“It’s a valid approach,” says Bruce Maggs, a professor of computer science at Duke University in Durham, NC, and vice president of research at Akamai, a Web content delivery and caching company based in Cambridge, MA. Fully replicating a database at multiple sites, as search companies typically do now, is inefficient, Maggs says, since only a small proportion of data is accessed at each site. A distributed approach “also saves considerably on everything else in the same proportion, such as capital costs and real estate,” he says. This is because, overall, the number of servers required goes down.
For users, the advantage would be quicker search results. This is because most answers would come from a data center that’s geographically closer.

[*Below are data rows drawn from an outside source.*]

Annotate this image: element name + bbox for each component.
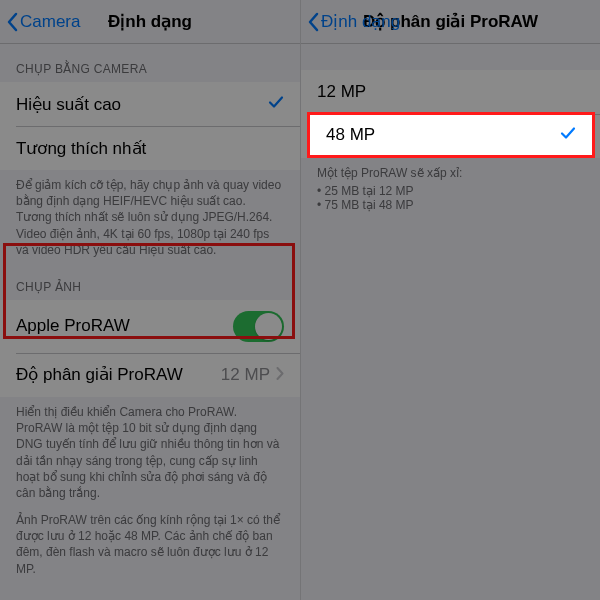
checkmark-icon	[268, 94, 284, 115]
row-label: 12 MP	[317, 82, 366, 102]
group-capture: Hiệu suất cao Tương thích nhất	[0, 82, 300, 170]
row-proraw-resolution[interactable]: Độ phân giải ProRAW 12 MP	[0, 353, 300, 397]
settings-proraw-resolution-pane: Định dạng Độ phân giải ProRAW 12 MP 48 M…	[300, 0, 600, 600]
row-label: Hiệu suất cao	[16, 94, 121, 115]
footer-photo-2: Ảnh ProRAW trên các ống kính rộng tại 1×…	[0, 505, 300, 581]
row-label: Tương thích nhất	[16, 138, 146, 159]
row-value: 12 MP	[221, 365, 270, 385]
section-header-video: QUAY VIDEO	[0, 581, 300, 600]
highlighted-row-48mp[interactable]: 48 MP	[307, 112, 595, 158]
footer-photo-1: Hiển thị điều khiển Camera cho ProRAW. P…	[0, 397, 300, 505]
section-header-capture: CHỤP BẰNG CAMERA	[0, 44, 300, 82]
back-button[interactable]: Định dạng	[307, 0, 400, 43]
footer-resolution: Một tệp ProRAW sẽ xấp xỉ:	[301, 158, 600, 182]
navbar: Định dạng Độ phân giải ProRAW	[301, 0, 600, 44]
back-label: Định dạng	[321, 11, 400, 32]
chevron-left-icon	[307, 12, 319, 32]
back-button[interactable]: Camera	[6, 0, 80, 43]
row-12mp[interactable]: 12 MP	[301, 70, 600, 114]
row-most-compatible[interactable]: Tương thích nhất	[0, 126, 300, 170]
row-label: Apple ProRAW	[16, 316, 130, 336]
checkmark-icon	[560, 125, 576, 146]
footer-bullets: 25 MB tại 12 MP 75 MB tại 48 MP	[301, 182, 600, 214]
section-header-photo: CHỤP ẢNH	[0, 262, 300, 300]
bullet: 75 MB tại 48 MP	[317, 198, 584, 212]
back-label: Camera	[20, 12, 80, 32]
row-label: 48 MP	[326, 125, 375, 145]
chevron-left-icon	[6, 12, 18, 32]
settings-formats-pane: Camera Định dạng CHỤP BẰNG CAMERA Hiệu s…	[0, 0, 300, 600]
row-apple-proraw[interactable]: Apple ProRAW	[0, 300, 300, 353]
row-high-efficiency[interactable]: Hiệu suất cao	[0, 82, 300, 126]
toggle-switch[interactable]	[233, 311, 284, 342]
navbar: Camera Định dạng	[0, 0, 300, 44]
footer-capture: Để giảm kích cỡ tệp, hãy chụp ảnh và qua…	[0, 170, 300, 262]
group-photo: Apple ProRAW Độ phân giải ProRAW 12 MP	[0, 300, 300, 397]
bullet: 25 MB tại 12 MP	[317, 184, 584, 198]
row-label: Độ phân giải ProRAW	[16, 364, 183, 385]
chevron-right-icon	[276, 365, 284, 385]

A small number of results would take longer than normal–but only 20 to 30 percent longer, says Baeza-Yates. “On average, most queries will be faster,” he says.
Maggs says the performance improvement would need to be high enough to counteract any delay in those search queries that have to be sent further afield.

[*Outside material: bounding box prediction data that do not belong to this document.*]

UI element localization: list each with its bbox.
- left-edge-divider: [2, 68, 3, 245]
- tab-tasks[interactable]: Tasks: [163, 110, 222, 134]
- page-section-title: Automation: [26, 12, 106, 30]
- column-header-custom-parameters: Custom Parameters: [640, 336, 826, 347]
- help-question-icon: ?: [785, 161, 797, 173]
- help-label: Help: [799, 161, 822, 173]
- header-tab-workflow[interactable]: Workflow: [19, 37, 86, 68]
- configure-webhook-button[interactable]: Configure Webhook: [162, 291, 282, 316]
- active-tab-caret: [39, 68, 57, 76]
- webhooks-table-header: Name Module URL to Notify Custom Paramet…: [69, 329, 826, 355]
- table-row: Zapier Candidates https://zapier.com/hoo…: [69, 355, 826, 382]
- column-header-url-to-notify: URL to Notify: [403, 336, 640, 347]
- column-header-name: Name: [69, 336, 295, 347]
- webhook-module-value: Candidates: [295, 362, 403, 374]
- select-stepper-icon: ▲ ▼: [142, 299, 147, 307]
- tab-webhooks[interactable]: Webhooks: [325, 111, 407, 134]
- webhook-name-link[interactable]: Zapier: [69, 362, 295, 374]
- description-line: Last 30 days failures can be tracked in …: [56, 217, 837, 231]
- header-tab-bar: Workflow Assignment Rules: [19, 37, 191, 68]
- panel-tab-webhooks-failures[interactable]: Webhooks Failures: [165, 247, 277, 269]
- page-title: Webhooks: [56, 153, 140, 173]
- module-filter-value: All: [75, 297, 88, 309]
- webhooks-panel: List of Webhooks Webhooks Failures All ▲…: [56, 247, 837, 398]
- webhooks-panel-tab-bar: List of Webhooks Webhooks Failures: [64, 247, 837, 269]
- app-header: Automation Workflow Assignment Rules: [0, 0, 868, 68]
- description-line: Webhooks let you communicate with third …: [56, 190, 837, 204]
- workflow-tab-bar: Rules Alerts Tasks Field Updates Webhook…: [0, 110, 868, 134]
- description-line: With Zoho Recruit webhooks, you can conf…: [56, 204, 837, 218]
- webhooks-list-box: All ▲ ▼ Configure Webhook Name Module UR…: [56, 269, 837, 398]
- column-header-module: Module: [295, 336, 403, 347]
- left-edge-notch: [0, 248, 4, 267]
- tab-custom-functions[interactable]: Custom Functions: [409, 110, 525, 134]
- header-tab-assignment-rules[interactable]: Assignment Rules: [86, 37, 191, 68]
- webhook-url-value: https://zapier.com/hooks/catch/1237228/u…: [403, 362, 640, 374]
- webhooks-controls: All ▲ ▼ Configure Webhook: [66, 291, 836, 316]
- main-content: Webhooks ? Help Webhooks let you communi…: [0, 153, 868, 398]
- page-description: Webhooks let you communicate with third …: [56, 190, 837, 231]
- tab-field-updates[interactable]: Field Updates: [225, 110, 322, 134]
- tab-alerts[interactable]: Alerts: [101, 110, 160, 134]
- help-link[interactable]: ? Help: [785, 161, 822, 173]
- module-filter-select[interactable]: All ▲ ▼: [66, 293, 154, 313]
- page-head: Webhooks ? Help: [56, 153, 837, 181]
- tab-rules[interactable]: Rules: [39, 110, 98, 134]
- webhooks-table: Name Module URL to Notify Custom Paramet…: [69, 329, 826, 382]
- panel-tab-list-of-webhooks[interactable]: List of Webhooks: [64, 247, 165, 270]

Another trade-off is that more users would get different results, depending on where they were, than is currently the case, says Peter Triantafillou, a researcher at the University of Patras in Greece who studies large-scale search. This already happens to some extent even under a centralized model, he says, but it could be a bigger concern if many more searches were inconsistent.
However, with search engine data centers already housing tens of thousands of servers, it’s questionable whether they can continue to grow and still function efficiently, Triantafillou says. “Will they be able to go to hundreds of thousands or millions?” he says. Just the practicality of installing the cabling and optics in and out of such facilities would pose serious problems, he says.
The distributed approach remains a long-term aim, Baeza-Yates admits. “But for the Internet,” he adds, “long-term is only about five years.”